Why does my credit vary so much between the credit score a lender pulls and the credit score I get from my credit card or free online credit tracking app?
As consumers, we have access to credit scores by many means, from: apps, free tacking from bank account or credit card companies, free yearly credit reports from the government and mortgage credit reports. With so many different sources, a common question is why does credit score differ with every system used?
There are essentially two types of credit reports that are commonly generated: the Mortgage credit report and the Consumer credit report.
A mortgage credit report is a report pulled by a mortgage company that is considered a hard inquiry and generates typically 3 credit scores.

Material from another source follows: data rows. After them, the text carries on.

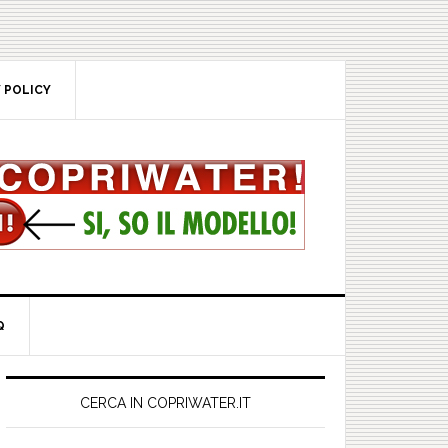
POLICY
rimary
idebar
CERCA IN COPRIWATER.IT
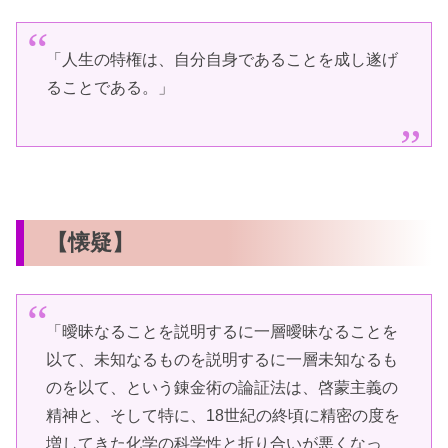
「人生の特権は、自分自身であることを成し遂げ
ることである。」
【懐疑】
「曖昧なることを説明するに一層曖昧なることを
以て、未知なるものを説明するに一層未知なるも
のを以て、という錬金術の論証法は、啓蒙主義の
精神と、そして特に、18世紀の終頃に精密の度を
増してきた化学の科学性と折り合いが悪くなっ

A consumer credit report is a credit report that is pulled by either a consumer or a company that may be offering credit on a consumer level. This includes car loans, credit cards, personal loans, etc. This may be a hard inquiry as well. It may report three scores or less.
Mortgage credit reports typically look for different aspects of debt management versus consumer credit reports, which are more focused on consumer goods/history and behavior. The differences can be very significant, with circumstances ranging up to 50 points between the mortgage credit report and the consumer credit report.
Free monitoring systems, which include apps, credit cards, bank accounts, etc track credit differently than getting a consumer credit report. This is due to the way they obtain information. Typically, they obtain their information through what is called a soft inquiry. This soft inquiry will not give them a credit score, they are only given raw data. These companies then attempt to mimic the credit score model to attempt to come to their own credit score to offer their clients.
Lastly, credit is very fluid. Swings of 30+ points are possible depending on spending habits for a particular month or two and when they actually report to the credit bureaus. In addition, when a revolving account that is typically paid off at the end of the month reports the highest balance to the bureaus, the bureaus then calculate a lower credit score due to this higher balance. This may not be a good representation of credit should the habit shows continuous liquidation of balance month after month.
When getting pre-approved for a Santa Cruz home loan, always make sure you are getting your credit report and score from by a mortgage company offering mortgage credit report services. This will confirm that the scores are valid to obtain a mortgage loan.